Car les images qu’on y voit ne sont pas des reflets, mais de purs symboles : en haut à gauche un soupirail grillagé, en bas à droite une roue de torture et une crécelle de lépreux.
Pour scruter de plus près les mystères de cette bulle, voir l’image en très haute résolution : http://www.metmuseum.org/collection/the-collection-online/search/436485
Pour une analyse détaillée de cette oeuvre très étonnante d’un peintre rare, voir La boule mystérieuse .
Vingt ans plus tard, un autre peintre va s’inspirer de De Gheyn et faire à nouveau évoluer le symbole.
Van Roestraten
Vanité
Pieter Gerritsz van Roestraten, 1627, Collection privée
Le crâne couronné de lauriers dérisoires règne sur :
- une montre qu’on ne remonte plus,
- des médailles futiles
- une bougie qui s’éteint.
Vanitas
Pieter Gerritsz. van Roestraten, 1666-1700 Royal Collection Trust
Cette oeuvre de la période londonienne, à la fin de la longue vie de Roestraten, témoigne de sa capacité à reproduire indéfiniment la même formule.
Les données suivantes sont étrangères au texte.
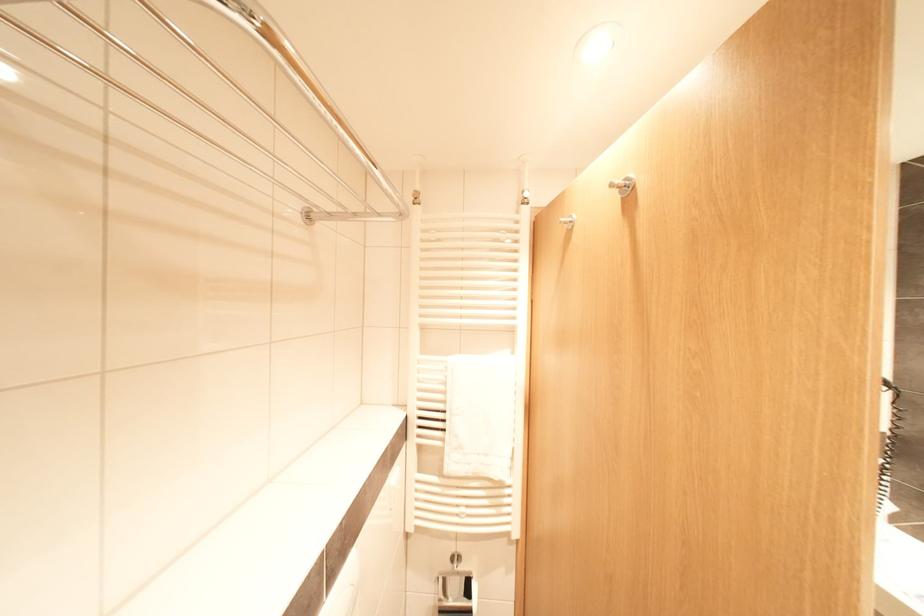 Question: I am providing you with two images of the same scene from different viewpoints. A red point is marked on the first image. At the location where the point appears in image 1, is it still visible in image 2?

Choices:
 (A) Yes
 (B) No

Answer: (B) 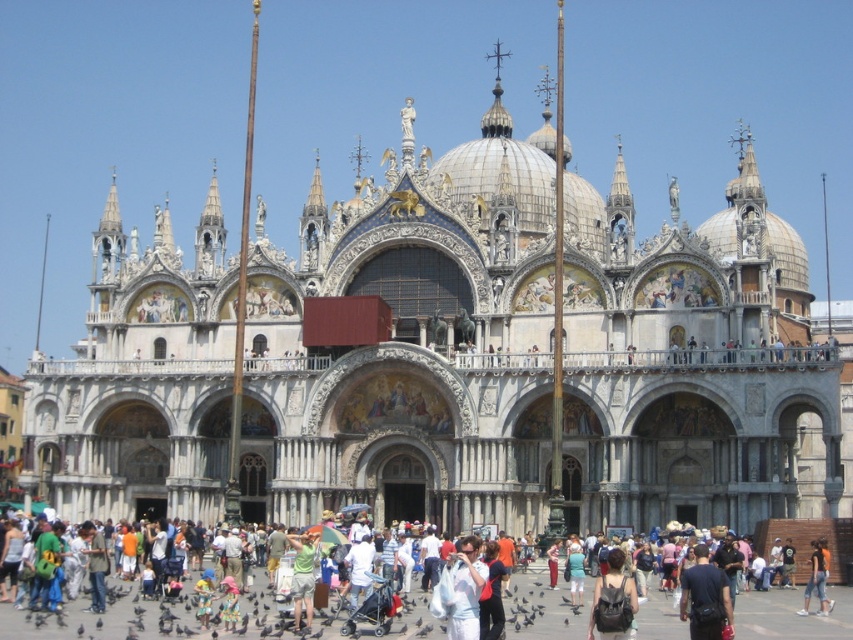 Looking at this image, you are a tourist standing in the square in front of the Basilica di San Marco. You see a person wearing a white cotton shirt at center and another wearing denim shorts at lower right. If you want to take a photo of both people without any obstructions, which direction should you move to ensure both are in frame?

You should move to the left side because the white cotton shirt at center is to the left of denim shorts at lower right, so positioning yourself to the left will keep both in the frame without one blocking the other.

You are a tour guide standing in front of the Basilica di San Marco. You notice two tourists wearing a white cotton shirt at center and a green cotton shirt at center. From your perspective, which tourist is standing closer to the basilica?

The white cotton shirt at center is located above the green cotton shirt at center, which means the white cotton shirt at center is closer to the basilica. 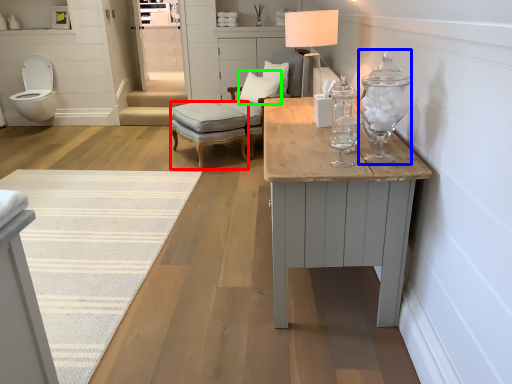 Question: Which object is positioned closest to stool (highlighted by a red box)? Select from candle holder (highlighted by a blue box) and pillow (highlighted by a green box).

Choices:
 (A) candle holder
 (B) pillow

Answer: (B)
Le crâne, la montre, les pièces sont identiques. Le vase d’argent ciselé marque la progression de son habileté, et la propension au luxueux qui caractérise ses productions tardives.
La seule originalité est ici le livre ouvert qui montre la figure de Démocrite, le philosophe qui rit de la folie des choses (De Insania). En bas de la page, on peut lire : « Tout le monde est fou de naissance, la Vanité ruine le Monde ». (Totus homo a nativitate morbus est. Totus Mundus disperiens Vanitas).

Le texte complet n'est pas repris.